┌──
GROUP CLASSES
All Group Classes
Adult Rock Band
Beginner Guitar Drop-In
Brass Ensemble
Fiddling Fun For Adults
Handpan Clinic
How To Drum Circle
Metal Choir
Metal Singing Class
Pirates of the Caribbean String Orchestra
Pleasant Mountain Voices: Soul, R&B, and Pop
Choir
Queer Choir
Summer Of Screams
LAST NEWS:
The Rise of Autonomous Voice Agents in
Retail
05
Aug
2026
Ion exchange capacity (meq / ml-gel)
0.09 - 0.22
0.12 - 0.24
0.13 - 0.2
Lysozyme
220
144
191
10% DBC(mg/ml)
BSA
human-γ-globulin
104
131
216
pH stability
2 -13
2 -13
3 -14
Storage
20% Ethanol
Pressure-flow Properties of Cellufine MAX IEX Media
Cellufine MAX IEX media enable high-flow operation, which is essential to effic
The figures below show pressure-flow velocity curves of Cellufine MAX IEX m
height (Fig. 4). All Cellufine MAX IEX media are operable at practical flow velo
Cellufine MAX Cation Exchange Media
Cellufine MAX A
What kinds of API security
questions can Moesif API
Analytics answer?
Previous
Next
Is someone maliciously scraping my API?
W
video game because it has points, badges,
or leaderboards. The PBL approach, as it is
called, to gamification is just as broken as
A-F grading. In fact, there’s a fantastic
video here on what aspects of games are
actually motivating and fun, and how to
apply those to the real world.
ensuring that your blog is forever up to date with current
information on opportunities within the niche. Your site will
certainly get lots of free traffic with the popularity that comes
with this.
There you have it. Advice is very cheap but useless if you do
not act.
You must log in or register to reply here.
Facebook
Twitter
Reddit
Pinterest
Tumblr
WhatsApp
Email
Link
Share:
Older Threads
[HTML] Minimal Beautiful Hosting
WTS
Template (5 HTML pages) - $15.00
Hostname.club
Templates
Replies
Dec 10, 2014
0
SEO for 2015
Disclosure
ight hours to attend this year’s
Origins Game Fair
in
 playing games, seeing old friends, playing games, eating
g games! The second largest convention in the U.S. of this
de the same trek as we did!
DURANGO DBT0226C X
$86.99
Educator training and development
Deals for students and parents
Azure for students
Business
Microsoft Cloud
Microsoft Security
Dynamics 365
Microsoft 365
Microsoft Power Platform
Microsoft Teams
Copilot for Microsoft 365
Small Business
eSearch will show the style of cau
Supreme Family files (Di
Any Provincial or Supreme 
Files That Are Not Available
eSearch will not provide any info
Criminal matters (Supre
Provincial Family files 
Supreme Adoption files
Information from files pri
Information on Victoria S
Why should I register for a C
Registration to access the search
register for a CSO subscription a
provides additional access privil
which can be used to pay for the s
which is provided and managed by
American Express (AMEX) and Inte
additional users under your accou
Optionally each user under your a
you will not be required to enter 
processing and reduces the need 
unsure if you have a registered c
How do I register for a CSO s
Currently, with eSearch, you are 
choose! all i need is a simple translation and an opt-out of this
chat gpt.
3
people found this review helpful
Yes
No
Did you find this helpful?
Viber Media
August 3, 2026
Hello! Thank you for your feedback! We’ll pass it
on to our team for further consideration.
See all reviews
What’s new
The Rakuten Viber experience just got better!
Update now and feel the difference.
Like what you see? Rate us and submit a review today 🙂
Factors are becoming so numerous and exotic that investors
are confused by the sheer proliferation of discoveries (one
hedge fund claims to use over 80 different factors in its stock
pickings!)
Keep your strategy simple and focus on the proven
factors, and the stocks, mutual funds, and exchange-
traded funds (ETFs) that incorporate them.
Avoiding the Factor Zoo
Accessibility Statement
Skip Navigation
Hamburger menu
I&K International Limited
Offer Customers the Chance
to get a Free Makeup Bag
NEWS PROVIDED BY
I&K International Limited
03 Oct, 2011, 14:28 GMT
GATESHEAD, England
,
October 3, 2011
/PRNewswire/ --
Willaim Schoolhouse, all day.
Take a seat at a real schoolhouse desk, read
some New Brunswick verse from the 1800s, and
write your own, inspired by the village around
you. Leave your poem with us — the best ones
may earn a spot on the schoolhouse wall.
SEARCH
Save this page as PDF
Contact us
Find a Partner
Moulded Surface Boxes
└──
* [EXERCISE AIM]:
Every entry should be retyped exactly as shown.

* [RESULT OF THIS TASK]:
GROUP CLASSES
All Group Classes
Adult Rock Band
Beginner Guitar Drop-In
Brass Ensemble
Fiddling Fun For Adults
Handpan Clinic
How To Drum Circle
Metal Choir
Metal Singing Class
Pirates of the Caribbean String Orchestra
Pleasant Mountain Voices: Soul, R&B, and Pop
Choir
Queer Choir
Summer Of Screams
LAST NEWS:
The Rise of Autonomous Voice Agents in
Retail
05
Aug
2026
Ion exchange capacity (meq / ml-gel)
0.09 - 0.22
0.12 - 0.24
0.13 - 0.2
Lysozyme
220
144
191
10% DBC(mg/ml)
BSA
human-γ-globulin
104
131
216
pH stability
2 -13
2 -13
3 -14
Storage
20% Ethanol
Pressure-flow Properties of Cellufine MAX IEX Media
Cellufine MAX IEX media enable high-flow operation, which is essential to effic
The figures below show pressure-flow velocity curves of Cellufine MAX IEX m
height (Fig. 4). All Cellufine MAX IEX media are operable at practical flow velo
Cellufine MAX Cation Exchange Media
Cellufine MAX A
What kinds of API security
questions can Moesif API
Analytics answer?
Previous
Next
Is someone maliciously scraping my API?
W
video game because it has points, badges,
or leaderboards. The PBL approach, as it is
called, to gamification is just as broken as
A-F grading. In fact, there’s a fantastic
video here on what aspects of games are
actually motivating and fun, and how to
apply those to the real world.
ensuring that your blog is forever up to date with current
information on opportunities within the niche. Your site will
certainly get lots of free traffic with the popularity that comes
with this.
There you have it. Advice is very cheap but useless if you do
not act.
You must log in or register to reply here.
Facebook
Twitter
Reddit
Pinterest
Tumblr
WhatsApp
Email
Link
Share:
Older Threads
[HTML] Minimal Beautiful Hosting
WTS
Template (5 HTML pages) - $15.00
Hostname.club
Templates
Replies
Dec 10, 2014
0
SEO for 2015
Disclosure
ight hours to attend this year’s
Origins Game Fair
in
 playing games, seeing old friends, playing games, eating
g games! The second largest convention in the U.S. of this
de the same trek as we did!
DURANGO DBT0226C X
$86.99
Educator training and development
Deals for students and parents
Azure for students
Business
Microsoft Cloud
Microsoft Security
Dynamics 365
Microsoft 365
Microsoft Power Platform
Microsoft Teams
Copilot for Microsoft 365
Small Business
eSearch will show the style of cau
Supreme Family files (Di
Any Provincial or Supreme 
Files That Are Not Available
eSearch will not provide any info
Criminal matters (Supre
Provincial Family files 
Supreme Adoption files
Information from files pri
Information on Victoria S
Why should I register for a C
Registration to access the search
register for a CSO subscription a
provides additional access privil
which can be used to pay for the s
which is provided and managed by
American Express (AMEX) and Inte
additional users under your accou
Optionally each user under your a
you will not be required to enter 
processing and reduces the need 
unsure if you have a registered c
How do I register for a CSO s
Currently, with eSearch, you are 
choose! all i need is a simple translation and an opt-out of this
chat gpt.
3
people found this review helpful
Yes
No
Did you find this helpful?
Viber Media
August 3, 2026
Hello! Thank you for your feedback! We’ll pass it
on to our team for further consideration.
See all reviews
What’s new
The Rakuten Viber experience just got better!
Update now and feel the difference.
Like what you see? Rate us and submit a review today 🙂
Factors are becoming so numerous and exotic that investors
are confused by the sheer proliferation of discoveries (one
hedge fund claims to use over 80 different factors in its stock
pickings!)
Keep your strategy simple and focus on the proven
factors, and the stocks, mutual funds, and exchange-
traded funds (ETFs) that incorporate them.
Avoiding the Factor Zoo
Accessibility Statement
Skip Navigation
Hamburger menu
I&K International Limited
Offer Customers the Chance
to get a Free Makeup Bag
NEWS PROVIDED BY
I&K International Limited
03 Oct, 2011, 14:28 GMT
GATESHEAD, England
,
October 3, 2011
/PRNewswire/ --
Willaim Schoolhouse, all day.
Take a seat at a real schoolhouse desk, read
some New Brunswick verse from the 1800s, and
write your own, inspired by the village around
you. Leave your poem with us — the best ones
may earn a spot on the schoolhouse wall.
SEARCH
Save this page as PDF
Contact us
Find a Partner
Moulded Surface Boxes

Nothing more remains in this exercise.